Do understand the difference between your goals and the developer’s. “Universities are, by nature, a long-term interest that puts the students first,” says Jim Wilson, executive director of Real Estate for the University of Texas. “Developers, on the other hand, tend to be more interested in building, selling and getting out quickly.” These two approaches can cause maintenance friction. “When something goes wrong in one of our buildings, we have a 24-hour crew to take care of it,” says Fuller. “Can I expect the same with a private developer and manager?”
Major repairs also come under question. “If the lease is up in a few years and the roof needs replacing, are we going to get stuck with it?” asks Wilson.
“It comes down to accounting,” explains Fuller. “We budget for a year, and that number doesn’t change, no matter the cash flow. Developers tend to look at what’s in the bank when making decisions.”
Do create a feasibility study. Because of the above two points, the University of Texas, which has privatized buildings on four campuses, but hasn’t allowed any new projects since 1999, created an official policy that can be viewed at www.utsystem.edu/reo. This policy demands certain criteria be met before allowing a developer to build on school land.
“In the end, if it is deemed that housing is needed, it will usually be cheaper for us to build it ourselves,” says Wilson. “With school services like legal, financial and real estate at our fingertips, along with low rates and good delivery methods, it just makes sense.” Not only does the school have total control, students will get a break as well. “The developer may pay from .5 percent to 1 percent more in interest than we would,” says Fuller. “That usually translates into higher rent.”
Don’t treat every relationship the same. “There is no cookie cutter when it comes to these ventures,” says Fuller. “You can have a cooperative plan where the developer builds but the school participates on the specs or a situation where the developer builds on his own land but wants the tax exemption status so he comes to you after the fact. In each case, you have to consider how the project affects the university and the students.”
Fuller feels that the partnership of private housing on school property is falling out of favor. However, he presently has two developers building on their own land in town. In one case, the developer came to him early in the process for input.
“We are working with this developer on points like the building’s aesthetics and whether or not he can use our logos and tie into our transportation system.” Since the University of North Texas in Denton is a large music school, the developer asked Fuller if students want practice rooms. “I told him we don’t need practice rooms but a small performance venue would be nice. We may also deliver high-speed data lines so students can have the service they are accustomed to.”
Do put the student first. Perhaps the biggest sticking point is creating the sense of community and enforcing the codes of conduct that students and their parents expect. “Can we install a resident assistant in the building who knows everyone and can deal with problems in a sanctioned way, or will a private manager just tape a note to someone’s door?” asks Fuller. “We see housing as instrumental to our programming, not just a place to sleep. We need some level of control.”

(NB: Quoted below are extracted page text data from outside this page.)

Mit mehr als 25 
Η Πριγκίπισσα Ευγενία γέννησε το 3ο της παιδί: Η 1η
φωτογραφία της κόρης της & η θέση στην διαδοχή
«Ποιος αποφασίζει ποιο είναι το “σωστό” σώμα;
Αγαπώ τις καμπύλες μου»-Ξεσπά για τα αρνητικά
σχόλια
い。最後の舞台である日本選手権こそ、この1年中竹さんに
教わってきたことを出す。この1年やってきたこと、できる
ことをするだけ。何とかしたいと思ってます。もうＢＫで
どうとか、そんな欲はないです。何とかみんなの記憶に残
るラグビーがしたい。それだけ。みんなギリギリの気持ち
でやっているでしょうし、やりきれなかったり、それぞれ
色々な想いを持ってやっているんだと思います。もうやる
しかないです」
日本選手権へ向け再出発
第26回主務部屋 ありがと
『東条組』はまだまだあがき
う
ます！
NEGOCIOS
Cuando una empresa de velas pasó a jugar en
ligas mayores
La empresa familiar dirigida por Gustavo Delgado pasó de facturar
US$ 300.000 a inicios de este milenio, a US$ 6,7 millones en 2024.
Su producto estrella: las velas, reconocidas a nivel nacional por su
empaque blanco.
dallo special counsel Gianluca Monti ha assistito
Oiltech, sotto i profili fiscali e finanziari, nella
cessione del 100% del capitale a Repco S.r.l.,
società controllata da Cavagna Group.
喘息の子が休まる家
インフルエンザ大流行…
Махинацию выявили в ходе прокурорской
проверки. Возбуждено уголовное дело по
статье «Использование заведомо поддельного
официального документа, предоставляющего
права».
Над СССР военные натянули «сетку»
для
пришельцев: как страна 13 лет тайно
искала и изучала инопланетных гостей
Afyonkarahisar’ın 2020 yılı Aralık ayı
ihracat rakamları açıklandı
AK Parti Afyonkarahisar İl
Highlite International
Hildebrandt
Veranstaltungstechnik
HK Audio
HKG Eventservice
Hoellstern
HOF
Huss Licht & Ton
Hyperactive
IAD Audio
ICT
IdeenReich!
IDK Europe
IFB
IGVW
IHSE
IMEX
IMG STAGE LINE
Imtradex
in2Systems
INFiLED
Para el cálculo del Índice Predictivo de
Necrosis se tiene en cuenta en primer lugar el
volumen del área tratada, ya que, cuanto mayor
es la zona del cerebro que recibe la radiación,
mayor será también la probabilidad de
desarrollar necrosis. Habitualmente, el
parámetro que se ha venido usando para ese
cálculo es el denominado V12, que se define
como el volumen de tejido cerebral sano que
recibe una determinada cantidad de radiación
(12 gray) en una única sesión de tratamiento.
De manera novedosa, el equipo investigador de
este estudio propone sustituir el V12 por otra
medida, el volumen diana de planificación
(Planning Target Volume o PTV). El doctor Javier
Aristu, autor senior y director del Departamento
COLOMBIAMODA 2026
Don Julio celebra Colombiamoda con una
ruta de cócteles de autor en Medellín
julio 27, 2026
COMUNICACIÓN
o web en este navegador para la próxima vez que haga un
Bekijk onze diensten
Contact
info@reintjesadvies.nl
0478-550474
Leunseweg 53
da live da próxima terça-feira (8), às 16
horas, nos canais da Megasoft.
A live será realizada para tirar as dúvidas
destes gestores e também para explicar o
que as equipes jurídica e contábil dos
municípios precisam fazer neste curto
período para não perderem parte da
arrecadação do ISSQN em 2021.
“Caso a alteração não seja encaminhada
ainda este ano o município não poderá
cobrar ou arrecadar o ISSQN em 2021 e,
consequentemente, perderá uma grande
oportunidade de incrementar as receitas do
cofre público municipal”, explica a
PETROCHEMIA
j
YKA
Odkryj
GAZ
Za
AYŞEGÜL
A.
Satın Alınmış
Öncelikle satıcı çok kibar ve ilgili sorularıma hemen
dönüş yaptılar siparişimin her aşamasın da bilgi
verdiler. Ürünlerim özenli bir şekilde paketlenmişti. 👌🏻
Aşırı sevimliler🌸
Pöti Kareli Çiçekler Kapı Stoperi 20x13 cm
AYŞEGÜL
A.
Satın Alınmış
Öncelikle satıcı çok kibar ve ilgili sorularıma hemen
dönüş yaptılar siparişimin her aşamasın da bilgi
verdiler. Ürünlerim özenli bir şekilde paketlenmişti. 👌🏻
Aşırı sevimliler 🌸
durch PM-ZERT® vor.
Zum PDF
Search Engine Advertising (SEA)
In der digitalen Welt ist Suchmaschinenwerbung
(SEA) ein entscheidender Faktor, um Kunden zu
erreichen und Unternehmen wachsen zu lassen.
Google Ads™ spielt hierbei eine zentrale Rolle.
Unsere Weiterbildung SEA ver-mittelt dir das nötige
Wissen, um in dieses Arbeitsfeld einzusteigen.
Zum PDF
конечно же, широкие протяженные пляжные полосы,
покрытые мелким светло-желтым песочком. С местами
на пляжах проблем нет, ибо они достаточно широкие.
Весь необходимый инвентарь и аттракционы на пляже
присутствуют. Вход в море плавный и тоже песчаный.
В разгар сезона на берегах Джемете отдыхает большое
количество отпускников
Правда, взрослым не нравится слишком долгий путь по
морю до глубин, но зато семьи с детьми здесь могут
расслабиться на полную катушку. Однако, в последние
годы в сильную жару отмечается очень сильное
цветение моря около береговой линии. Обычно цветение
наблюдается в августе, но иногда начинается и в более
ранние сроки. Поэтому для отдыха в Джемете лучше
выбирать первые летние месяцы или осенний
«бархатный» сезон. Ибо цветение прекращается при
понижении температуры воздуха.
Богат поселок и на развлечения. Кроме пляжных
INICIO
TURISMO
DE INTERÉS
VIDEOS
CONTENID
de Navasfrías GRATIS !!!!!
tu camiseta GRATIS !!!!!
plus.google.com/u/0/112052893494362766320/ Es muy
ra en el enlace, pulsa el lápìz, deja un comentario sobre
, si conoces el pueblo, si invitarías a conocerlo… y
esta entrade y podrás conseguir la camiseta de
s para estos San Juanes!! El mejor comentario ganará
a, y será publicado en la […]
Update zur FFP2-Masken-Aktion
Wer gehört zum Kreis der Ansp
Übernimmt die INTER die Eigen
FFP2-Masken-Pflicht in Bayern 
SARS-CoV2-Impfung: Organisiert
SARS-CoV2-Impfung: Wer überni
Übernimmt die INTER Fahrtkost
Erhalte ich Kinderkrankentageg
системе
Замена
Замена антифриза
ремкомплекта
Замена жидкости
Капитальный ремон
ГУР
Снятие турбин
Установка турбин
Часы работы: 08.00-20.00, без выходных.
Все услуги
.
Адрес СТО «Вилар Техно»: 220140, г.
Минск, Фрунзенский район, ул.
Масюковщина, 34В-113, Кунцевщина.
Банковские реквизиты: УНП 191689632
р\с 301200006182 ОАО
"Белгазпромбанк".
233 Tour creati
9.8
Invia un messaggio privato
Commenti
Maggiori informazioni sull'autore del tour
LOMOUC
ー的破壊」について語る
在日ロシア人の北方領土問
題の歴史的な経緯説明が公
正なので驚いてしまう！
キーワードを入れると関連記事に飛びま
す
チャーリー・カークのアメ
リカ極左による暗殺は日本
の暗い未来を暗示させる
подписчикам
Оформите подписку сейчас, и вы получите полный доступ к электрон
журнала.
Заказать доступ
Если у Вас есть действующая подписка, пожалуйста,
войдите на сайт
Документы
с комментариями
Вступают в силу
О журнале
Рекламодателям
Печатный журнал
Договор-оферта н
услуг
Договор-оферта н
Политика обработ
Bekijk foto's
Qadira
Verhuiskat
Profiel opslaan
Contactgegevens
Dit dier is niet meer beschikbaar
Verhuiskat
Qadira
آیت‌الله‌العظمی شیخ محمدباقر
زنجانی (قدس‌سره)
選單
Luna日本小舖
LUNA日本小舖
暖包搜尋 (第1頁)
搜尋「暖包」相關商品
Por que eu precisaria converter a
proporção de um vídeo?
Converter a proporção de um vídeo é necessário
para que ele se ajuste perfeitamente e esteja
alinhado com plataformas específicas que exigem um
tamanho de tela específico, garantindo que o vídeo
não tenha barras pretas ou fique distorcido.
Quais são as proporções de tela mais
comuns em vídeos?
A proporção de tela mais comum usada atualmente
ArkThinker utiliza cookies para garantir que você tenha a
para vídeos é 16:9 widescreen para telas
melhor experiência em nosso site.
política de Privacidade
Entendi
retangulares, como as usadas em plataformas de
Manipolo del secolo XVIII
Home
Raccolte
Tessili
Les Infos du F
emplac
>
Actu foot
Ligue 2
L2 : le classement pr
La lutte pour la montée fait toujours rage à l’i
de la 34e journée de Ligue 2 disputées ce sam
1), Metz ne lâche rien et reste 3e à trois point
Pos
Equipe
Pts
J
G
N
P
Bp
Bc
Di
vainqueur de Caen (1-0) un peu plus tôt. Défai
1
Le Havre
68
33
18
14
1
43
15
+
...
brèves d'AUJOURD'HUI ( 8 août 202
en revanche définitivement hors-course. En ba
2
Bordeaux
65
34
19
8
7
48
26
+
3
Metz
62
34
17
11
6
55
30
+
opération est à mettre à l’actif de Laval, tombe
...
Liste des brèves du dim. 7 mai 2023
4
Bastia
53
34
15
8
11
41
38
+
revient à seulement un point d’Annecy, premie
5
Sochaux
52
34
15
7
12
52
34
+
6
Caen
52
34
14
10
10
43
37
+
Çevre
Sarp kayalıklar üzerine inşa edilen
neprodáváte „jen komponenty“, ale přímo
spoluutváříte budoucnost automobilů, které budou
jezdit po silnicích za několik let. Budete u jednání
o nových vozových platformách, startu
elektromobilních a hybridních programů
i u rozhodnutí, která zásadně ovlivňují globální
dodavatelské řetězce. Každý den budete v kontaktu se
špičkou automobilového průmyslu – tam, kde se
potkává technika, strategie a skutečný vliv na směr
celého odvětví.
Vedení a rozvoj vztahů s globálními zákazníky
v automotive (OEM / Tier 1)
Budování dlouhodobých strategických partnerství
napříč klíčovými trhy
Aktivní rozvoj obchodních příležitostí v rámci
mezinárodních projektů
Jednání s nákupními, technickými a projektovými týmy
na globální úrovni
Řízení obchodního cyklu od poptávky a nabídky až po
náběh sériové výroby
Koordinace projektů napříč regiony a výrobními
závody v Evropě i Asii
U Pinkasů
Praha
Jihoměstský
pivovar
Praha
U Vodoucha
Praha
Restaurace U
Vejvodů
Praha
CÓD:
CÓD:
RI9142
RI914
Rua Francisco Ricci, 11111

Winkler agrees. “If there is an alcohol violation, for instance, at another property, the manager may not know and may not care,” she says. “That will not do in student housing.”
Don’t forget the developer. For a developer and management company that hasn’t dealt with student issues before, the culture shock can be immense. “There is so much potential for problems that would throw an average manager,” says Winkler. “For instance, students often room with strangers, which can be touchy. Populations are diverse, as students come from around the world. And in what other market would 300 units go vacant at the same time?”
Winkler strongly suggests finding a manager who thinks out of the box and then maintaining constant communication with him. “I am on the phone with the managers up to four times a day talking about student policy or procedure.”
To protect the management, UT Dallas requires a Certificate of Eligibility. Students have to be enrolled, maintain grades and stay out of trouble to earn it. Housing can’t lease to anyone without it. If the student leaves, the burden is on him to fill the empty space or pay out the lease.
“It makes management’s life a bit easier,” says Winkler. “And it gives us the control we need.”